══ Records shown ══

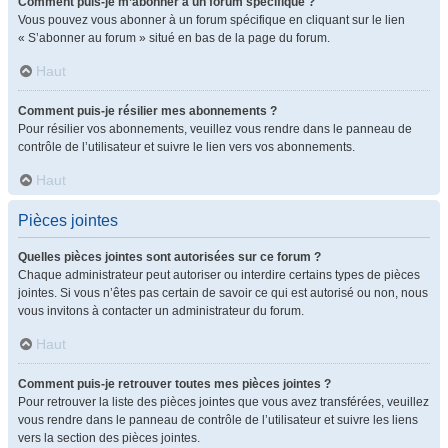
Comment puis-je m’abonner à un forum spécifique ?
Vous pouvez vous abonner à un forum spécifique en cliquant sur le lien
« S’abonner au forum » situé en bas de la page du forum.
Haut
Comment puis-je résilier mes abonnements ?
Pour résilier vos abonnements, veuillez vous rendre dans le panneau de
contrôle de l’utilisateur et suivre le lien vers vos abonnements.
Haut
Pièces jointes
Quelles pièces jointes sont autorisées sur ce forum ?
Chaque administrateur peut autoriser ou interdire certains types de pièces
jointes. Si vous n’êtes pas certain de savoir ce qui est autorisé ou non, nous
vous invitons à contacter un administrateur du forum.
Haut
Comment puis-je retrouver toutes mes pièces jointes ?
Pour retrouver la liste des pièces jointes que vous avez transférées, veuillez
vous rendre dans le panneau de contrôle de l’utilisateur et suivre les liens
vers la section des pièces jointes.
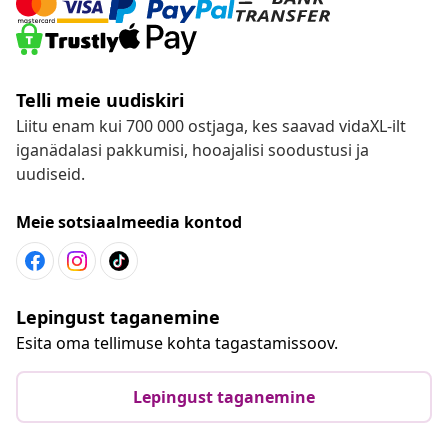
Telli meie uudiskiri
Liitu enam kui 700 000 ostjaga, kes saavad vidaXL-ilt
iganädalasi pakkumisi, hooajalisi soodustusi ja
uudiseid.
Meie sotsiaalmeedia kontod
Lepingust taganemine
Esita oma tellimuse kohta tagastamissoov.
Lepingust taganemine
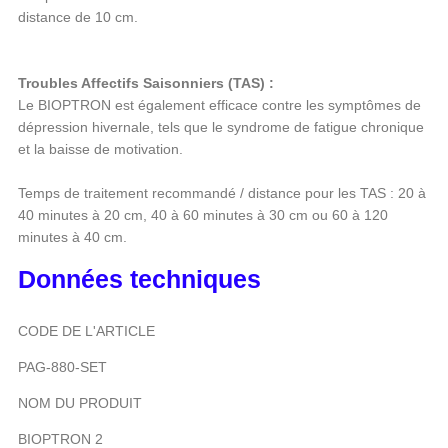
distance de 10 cm.
Troubles Affectifs Saisonniers (TAS) :
Le BIOPTRON est également efficace contre les symptômes de
dépression hivernale, tels que le syndrome de fatigue chronique
et la baisse de motivation.
Temps de traitement recommandé / distance pour les TAS : 20 à
40 minutes à 20 cm, 40 à 60 minutes à 30 cm ou 60 à 120
minutes à 40 cm.
Données techniques
CODE DE L'ARTICLE
PAG-880-SET
NOM DU PRODUIT
BIOPTRON 2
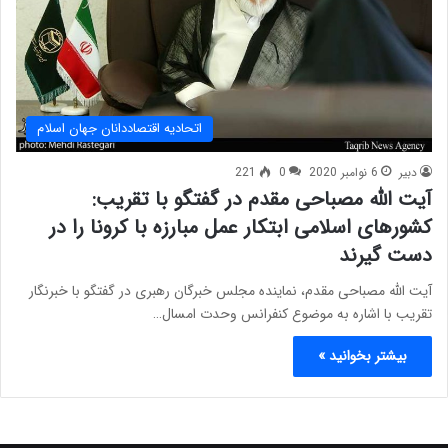
اتحادیه اقتصاددانان جهان اسلام
دبیر
6 نوامبر 2020
0
221
آیت الله مصباحی مقدم در گفتگو با تقریب:
کشورهای اسلامی ابتکار عمل مبارزه با کرونا را در
دست گیرند
آیت الله مصباحی مقدم، نماینده مجلس خبرگان رهبری در گفتگو با خبرنگار
تقریب با اشاره به موضوع کنفرانس وحدت امسال…
بیشتر بخوانید »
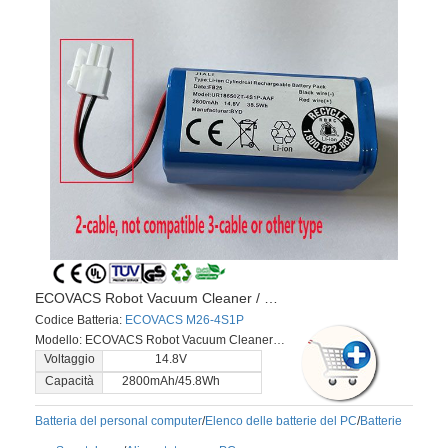
ECOVACS Robot Vacuum Cleaner / DEEBOT CEN550 CEN663 CR130 V780 Sweeper(white interface)
Codice Batteria:
ECOVACS M26-4S1P
Modello: ECOVACS Robot Vacuum Cleaner / DEEBOT CEN550 CEN663 CR130 V780 Sweeper(white interface)
Voltaggio
14.8V
Capacità
2800mAh/45.8Wh
Batteria del personal computer
/
Elenco delle batterie del PC
/
Batterie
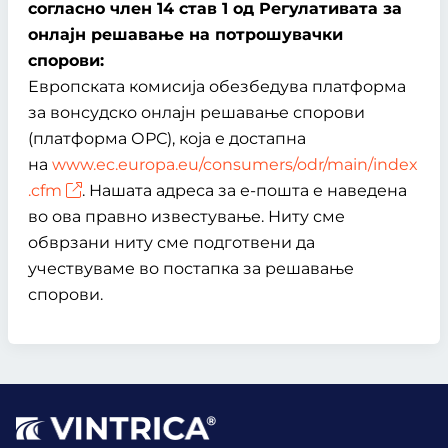
согласно член 14 став 1 од Регулативата за
онлајн решавање на потрошувачки
спорови:
Европската комисија обезбедува платформа
за вонсудско онлајн решавање спорови
(платформа ОРС), која е достапна
на
www.ec.europa.eu/consumers/odr/main/index
.cfm
. Нашата адреса за е-пошта е наведена
во ова правно известување. Ниту сме
обврзани ниту сме подготвени да
учествуваме во постапка за решавање
спорови.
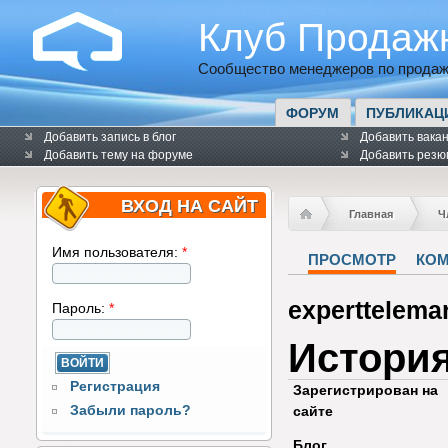
Клуб Продаж
Сообщество менеджеров по продаж
ФОРУМ
ПУБЛИКАЦ
Добавить запись в блог
Добавить вака
Добавить тему на форуме
Добавить резю
ВХОД НА САЙТ
Главная
Ч
Имя пользователя:
*
ПРОСМОТР
КО
experttelema
Пароль:
*
Истори
Регистрация
Зарегистрирован на
Забыли пароль?
сайте
Блог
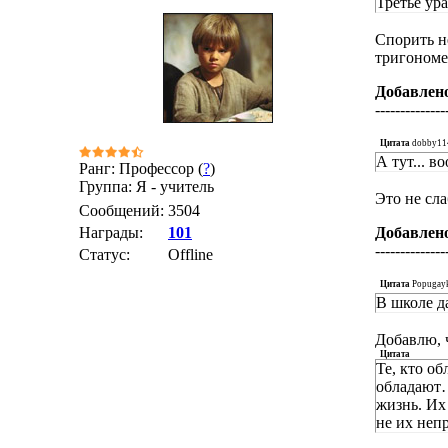
Третье ура
Спорить н
тригономе
Добавлен
--------------
Цитата
dobby11
А тут... 
Ранг: Профессор (
?
)
Группа: Я - учитель
Это не сла
Сообщений:
3504
Награды:
101
Добавлен
--------------
Статус:
Offline
Цитата
Popugay
В школе д
Добавлю, 
Цитата
Те, кто о
обладают…
жизнь. Их
не их неп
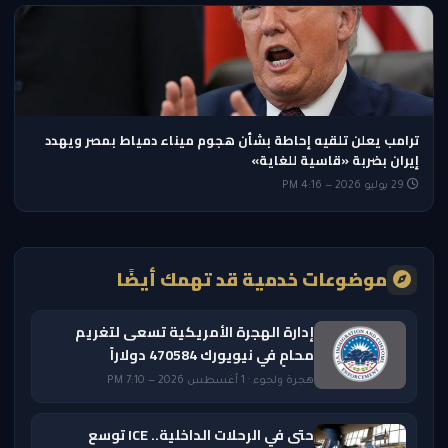
ترامب يعلن تلقيه إحاطة بشأن هجوم ميناء دمياط بمصر ويهدد
إيران بضربة «قاسية للغاية»
29 يوليو 2026 — 4:16 PM
موضوعات خدمية قد تهمك أيضًا
إدارة الهجرة الأمريكية تسعى لتغريم
محامٍ في نيويورك 470584 دولاراً
هجرة ولجوء · 1 أغسطس 2026 — 7:10 PM
حتى في الرحلات الداخلية.. ICE توسع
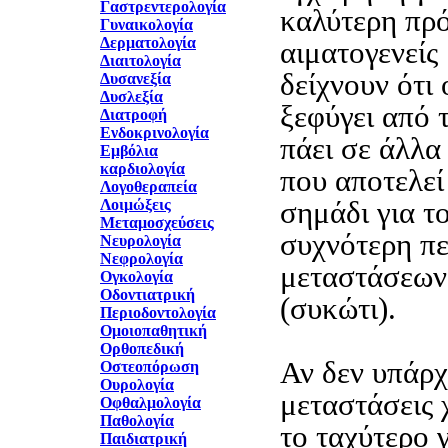
Γαστρεντερολογία
καλύτερη πρό
Γυναικολογία
Δερματολογία
αιματογενείς
Διαιτολογία
δείχνουν ότι 
Δυσανεξία
Δυσλεξία
ξεφύγει από τ
Διατροφή
Ενδοκρινολογία
πάει σε άλλα
Εμβόλια
καρδιολογία
που αποτελεί
Λογοθεραπεία
σημάδι για τ
Λοιμώξεις
Μεταμοσχεύσεις
συχνότερη πε
Νευρολογία
Νεφρολογία
μεταστάσεων 
Ογκολογία
Οδοντιατρική
(συκώτι).
Περιοδοντολογία
Ομοιοπαθητική
Ορθοπεδική
Αν δεν υπάρχ
Οστεοπόρωση
Ουρολογία
μεταστάσεις χ
Οφθαλμολογία
Παθολογία
το ταχύτερο 
Παιδιατρική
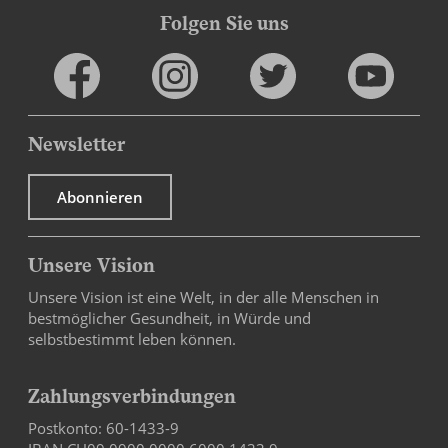
Thakane Mojaje
Folgen Sie uns
Buchhalterin Programm Lesotho
Faruk Mamudo
Alvern Mutengerere MD
Buchhaltung und Finanzen
Andreas Rösch
Guido Keel PhD Professor
Project manager NCD
Co-Leiter Fundraising und Kommunikation
Kommunikationskommission
Newsletter
Armin Halilovic
Abonnieren
Monica Msuya
IT
Buchhalterin
Owen Mwanza
Unsere Vision
Buchhalter
Unsere Vision ist eine Welt, in der alle Menschen in
bestmöglicher Gesundheit, in Würde und
selbstbestimmt leben können.
Zahlungsverbindungen
Postkonto: 60-1433-9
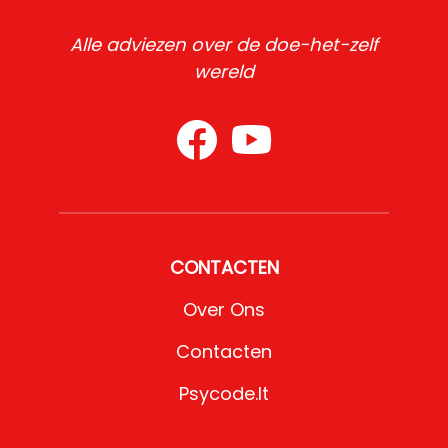
Alle adviezen over de doe-het-zelf
wereld
CONTACTEN
Over Ons
Contacten
Psycode.it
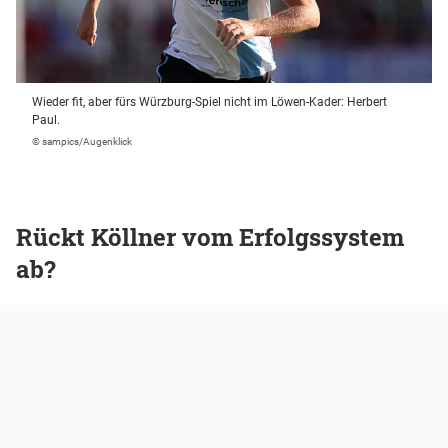
Wieder fit, aber fürs Würzburg-Spiel nicht im Löwen-Kader: Herbert
Paul.
© sampics/Augenklick
Rückt Köllner vom Erfolgssystem
ab?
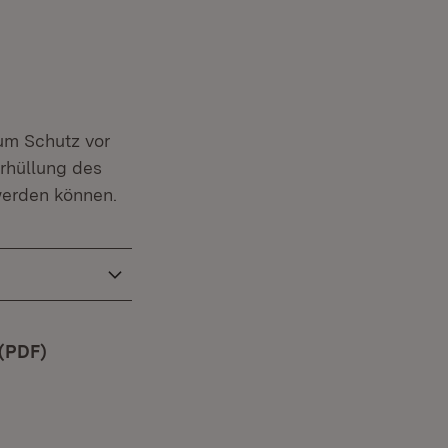
m Schutz vor
erhüllung des
werden können.
 (PDF)
(Öffnet in neuem Fenster)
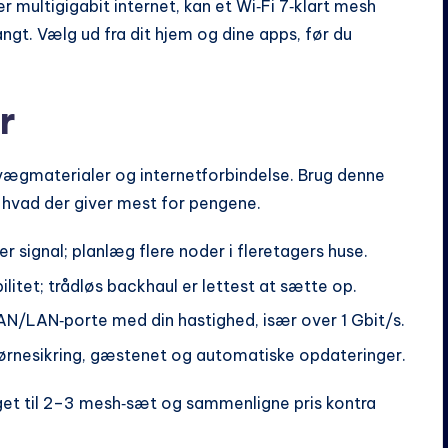
 multigigabit internet, kan et Wi‑Fi 7‑klart mesh
angt. Vælg ud fra dit hjem og dine apps, før du
r
vægmaterialer og internetforbindelse. Brug denne
 hvad der giver mest for pengene.
signal; planlæg flere noder i fleretagers huse.
litet; trådløs backhaul er lettest at sætte op.
AN/LAN‑porte med din hastighed, især over 1 Gbit/s.
børnesikring, gæstenet og automatiske opdateringer.
alget til 2–3 mesh‑sæt og sammenligne pris kontra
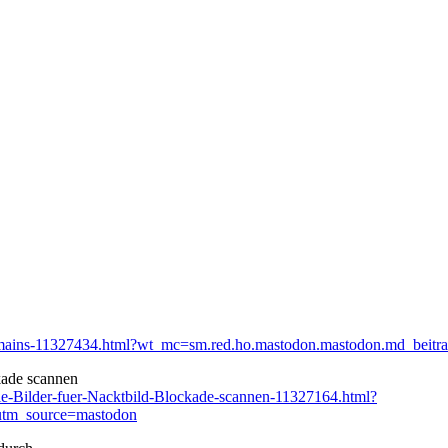
mains-11327434.html?wt_mc=sm.red.ho.mastodon.mastodon.md_beitr
kade scannen
le-Bilder-fuer-Nacktbild-Blockade-scannen-11327164.html?
utm_source=mastodon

═══

▸ Try it
From the first line to the last, reproduce the records above exactly and skip the pictures.

▸ Answer section
Comment puis-je m’abonner à un forum spécifique ?
Vous pouvez vous abonner à un forum spécifique en cliquant sur le lien
« S’abonner au forum » situé en bas de la page du forum.
Haut
Comment puis-je résilier mes abonnements ?
Pour résilier vos abonnements, veuillez vous rendre dans le panneau de
contrôle de l’utilisateur et suivre le lien vers vos abonnements.
Haut
Pièces jointes
Quelles pièces jointes sont autorisées sur ce forum ?
Chaque administrateur peut autoriser ou interdire certains types de pièces
jointes. Si vous n’êtes pas certain de savoir ce qui est autorisé ou non, nous
vous invitons à contacter un administrateur du forum.
Haut
Comment puis-je retrouver toutes mes pièces jointes ?
Pour retrouver la liste des pièces jointes que vous avez transférées, veuillez
vous rendre dans le panneau de contrôle de l’utilisateur et suivre les liens
vers la section des pièces jointes.
Telli meie uudiskiri
Liitu enam kui 700 000 ostjaga, kes saavad vidaXL-ilt
iganädalasi pakkumisi, hooajalisi soodustusi ja
uudiseid.
Meie sotsiaalmeedia kontod
Lepingust taganemine
Esita oma tellimuse kohta tagastamissoov.
Lepingust taganemine
distance de 10 cm.
Troubles Affectifs Saisonniers (TAS) :
Le BIOPTRON est également efficace contre les symptômes de
dépression hivernale, tels que le syndrome de fatigue chronique
et la baisse de motivation.
Temps de traitement recommandé / distance pour les TAS : 20 à
40 minutes à 20 cm, 40 à 60 minutes à 30 cm ou 60 à 120
minutes à 40 cm.
Données techniques
CODE DE L'ARTICLE
PAG-880-SET
NOM DU PRODUIT
BIOPTRON 2
اتحادیه اقتصاددانان جهان اسلام
دبیر
6 نوامبر 2020
0
221
آیت الله مصباحی مقدم در گفتگو با تقریب:
کشورهای اسلامی ابتکار عمل مبارزه با کرونا را در
دست گیرند
آیت الله مصباحی مقدم، نماینده مجلس خبرگان رهبری در گفتگو با خبرنگار
تقریب با اشاره به موضوع کنفرانس وحدت امسال…
بیشتر بخوانید »
ECOVACS Robot Vacuum Cleaner / DEEBOT CEN550 CEN663 CR130 V780 Sweeper(white interface)
Codice Batteria:
ECOVACS M26-4S1P
Modello: ECOVACS Robot Vacuum Cleaner / DEEBOT CEN550 CEN663 CR130 V780 Sweeper(white interface)
Voltaggio
14.8V
Capacità
2800mAh/45.8Wh
Batteria del personal computer
/
Elenco delle batterie del PC
/
Batterie
согласно член 14 став 1 од Регулативата за
онлајн решавање на потрошувачки
спорови:
Европската комисија обезбедува платформа
за вонсудско онлајн решавање спорови
(платформа ОРС), која е достапна
на
www.ec.europa.eu/consumers/odr/main/index
.cfm
. Нашата адреса за е-пошта е наведена
во ова правно известување. Ниту сме
обврзани ниту сме подготвени да
учествуваме во постапка за решавање
спорови.
Клуб Продаж
Сообщество менеджеров по продаж
ФОРУМ
ПУБЛИКАЦ
Добавить запись в блог
Добавить вака
Добавить тему на форуме
Добавить резю
ВХОД НА САЙТ
Главная
Ч
Имя пользователя:
*
ПРОСМОТР
КО
experttelema
Пароль:
*
Истори
Регистрация
Зарегистрирован на
Забыли пароль?
сайте
Блог
Третье ура
Спорить н
тригономе
Добавлен
--------------
Цитата
dobby11
А тут... 
Ранг: Профессор (
?
)
Группа: Я - учитель
Это не сла
Сообщений:
3504
Награды:
101
Добавлен
--------------
Статус:
Offline
Цитата
Popugay
В школе д
Добавлю, 
Цитата
Те, кто о
обладают…
жизнь. Их
не их неп
ترامب يعلن تلقيه إحاطة بشأن هجوم ميناء دمياط بمصر ويهدد
إيران بضربة «قاسية للغاية»
29 يوليو 2026 — 4:16 PM
موضوعات خدمية قد تهمك أيضًا
إدارة الهجرة الأمريكية تسعى لتغريم
محامٍ في نيويورك 470584 دولاراً
هجرة ولجوء · 1 أغسطس 2026 — 7:10 PM
حتى في الرحلات الداخلية.. ICE توسع
Γαστρεντερολογία
καλύτερη πρό
Γυναικολογία
Δερματολογία
αιματογενείς
Διαιτολογία
δείχνουν ότι 
Δυσανεξία
Δυσλεξία
ξεφύγει από τ
Διατροφή
Ενδοκρινολογία
πάει σε άλλα
Εμβόλια
καρδιολογία
που αποτελεί
Λογοθεραπεία
σημάδι για τ
Λοιμώξεις
Μεταμοσχεύσεις
συχνότερη πε
Νευρολογία
Νεφρολογία
μεταστάσεων 
Ογκολογία
Οδοντιατρική
(συκώτι).
Περιοδοντολογία
Ομοιοπαθητική
Ορθοπεδική
Αν δεν υπάρχ
Οστεοπόρωση
Ουρολογία
μεταστάσεις χ
Οφθαλμολογία
Παθολογία
το ταχύτερο 
Παιδιατρική
Thakane Mojaje
Folgen Sie uns
Buchhalterin Programm Lesotho
Faruk Mamudo
Alvern Mutengerere MD
Buchhaltung und Finanzen
Andreas Rösch
Guido Keel PhD Professor
Project manager NCD
Co-Leiter Fundraising und Kommunikation
Kommunikationskommission
Newsletter
Armin Halilovic
Abonnieren
Monica Msuya
IT
Buchhalterin
Owen Mwanza
Unsere Vision
Buchhalter
Unsere Vision ist eine Welt, in der alle Menschen in
bestmöglicher Gesundheit, in Würde und
selbstbestimmt leben können.
Zahlungsverbindungen
Postkonto: 60-1433-9
Alle adviezen over de doe-het-zelf
wereld
CONTACTEN
Over Ons
Contacten
Psycode.it
Wieder fit, aber fürs Würzburg-Spiel nicht im Löwen-Kader: Herbert
Paul.
© sampics/Augenklick
Rückt Köllner vom Erfolgssystem
ab?
m Schutz vor
erhüllung des
werden können.
 (PDF)
(Öffnet in neuem Fenster)
 multigigabit internet, kan et Wi‑Fi 7‑klart mesh
angt. Vælg ud fra dit hjem og dine apps, før du
r
vægmaterialer og internetforbindelse. Brug denne
 hvad der giver mest for pengene.
signal; planlæg flere noder i fleretagers huse.
litet; trådløs backhaul er lettest at sætte op.
AN/LAN‑porte med din hastighed, især over 1 Gbit/s.
børnesikring, gæstenet og automatiske opdateringer.
alget til 2–3 mesh‑sæt og sammenligne pris kontra
mains-11327434.html?wt_mc=sm.red.ho.mastodon.mastodon.md_beitr
kade scannen
le-Bilder-fuer-Nacktbild-Blockade-scannen-11327164.html?
utm_source=mastodon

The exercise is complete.